_WHAT TO DO_
The records below are to be set down again exactly, with the pictures left out.

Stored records
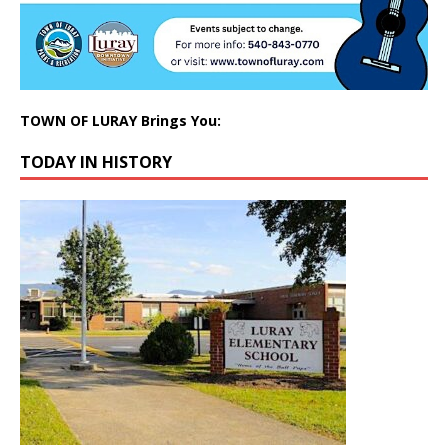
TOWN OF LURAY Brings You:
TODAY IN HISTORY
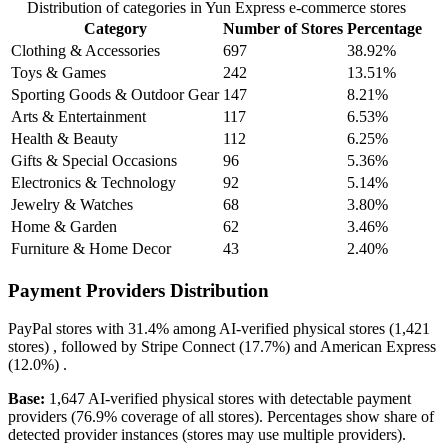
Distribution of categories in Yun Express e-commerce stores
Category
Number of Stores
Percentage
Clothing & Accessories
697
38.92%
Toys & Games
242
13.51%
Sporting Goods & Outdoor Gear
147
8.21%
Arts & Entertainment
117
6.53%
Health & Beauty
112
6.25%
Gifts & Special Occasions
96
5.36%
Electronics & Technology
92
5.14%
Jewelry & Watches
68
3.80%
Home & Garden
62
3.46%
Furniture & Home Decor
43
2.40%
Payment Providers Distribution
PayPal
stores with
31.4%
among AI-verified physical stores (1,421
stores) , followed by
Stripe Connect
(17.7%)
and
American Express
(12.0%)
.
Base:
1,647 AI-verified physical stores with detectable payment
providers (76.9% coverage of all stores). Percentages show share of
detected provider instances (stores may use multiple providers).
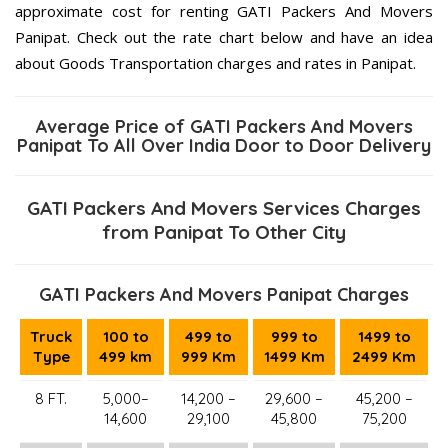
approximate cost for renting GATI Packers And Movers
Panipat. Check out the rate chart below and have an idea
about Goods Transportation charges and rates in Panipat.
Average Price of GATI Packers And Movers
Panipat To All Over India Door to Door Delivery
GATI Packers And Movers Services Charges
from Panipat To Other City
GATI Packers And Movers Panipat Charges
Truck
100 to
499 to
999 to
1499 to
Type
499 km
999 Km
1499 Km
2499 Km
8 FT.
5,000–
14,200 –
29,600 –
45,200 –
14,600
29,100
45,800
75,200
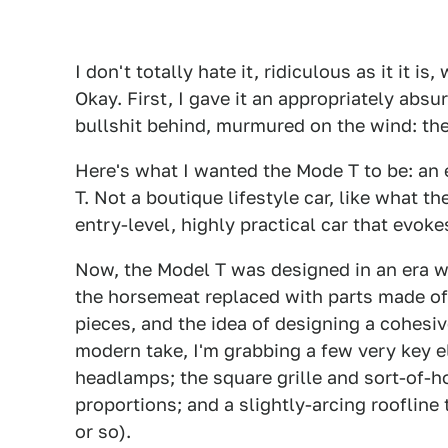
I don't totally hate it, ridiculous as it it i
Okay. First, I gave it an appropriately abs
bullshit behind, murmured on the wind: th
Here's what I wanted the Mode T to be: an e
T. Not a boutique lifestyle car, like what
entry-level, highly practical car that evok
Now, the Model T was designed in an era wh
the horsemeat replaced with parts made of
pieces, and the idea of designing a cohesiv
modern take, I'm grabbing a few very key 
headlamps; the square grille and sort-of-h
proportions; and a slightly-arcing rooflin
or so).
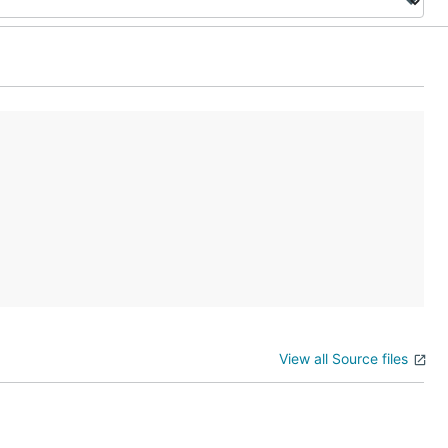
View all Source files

_RESPONSE TO THE EXERCISE_
TOWN OF LURAY Brings You:
TODAY IN HISTORY
Distribution of categories in Yun Express e-commerce stores
Category
Number of Stores
Percentage
Clothing & Accessories
697
38.92%
Toys & Games
242
13.51%
Sporting Goods & Outdoor Gear
147
8.21%
Arts & Entertainment
117
6.53%
Health & Beauty
112
6.25%
Gifts & Special Occasions
96
5.36%
Electronics & Technology
92
5.14%
Jewelry & Watches
68
3.80%
Home & Garden
62
3.46%
Furniture & Home Decor
43
2.40%
Payment Providers Distribution
PayPal
stores with
31.4%
among AI-verified physical stores (1,421
stores) , followed by
Stripe Connect
(17.7%)
and
American Express
(12.0%)
.
Base:
1,647 AI-verified physical stores with detectable payment
providers (76.9% coverage of all stores). Percentages show share of
detected provider instances (stores may use multiple providers).
approximate cost for renting GATI Packers And Movers
Panipat. Check out the rate chart below and have an idea
about Goods Transportation charges and rates in Panipat.
Average Price of GATI Packers And Movers
Panipat To All Over India Door to Door Delivery
GATI Packers And Movers Services Charges
from Panipat To Other City
GATI Packers And Movers Panipat Charges
Truck
100 to
499 to
999 to
1499 to
Type
499 km
999 Km
1499 Km
2499 Km
8 FT.
5,000–
14,200 –
29,600 –
45,200 –
14,600
29,100
45,800
75,200
I don't totally hate it, ridiculous as it it i
Okay. First, I gave it an appropriately abs
bullshit behind, murmured on the wind: th
Here's what I wanted the Mode T to be: an e
T. Not a boutique lifestyle car, like what
entry-level, highly practical car that evok
Now, the Model T was designed in an era wh
the horsemeat replaced with parts made of
pieces, and the idea of designing a cohesiv
modern take, I'm grabbing a few very key 
headlamps; the square grille and sort-of-h
proportions; and a slightly-arcing rooflin
or so).
View all Source files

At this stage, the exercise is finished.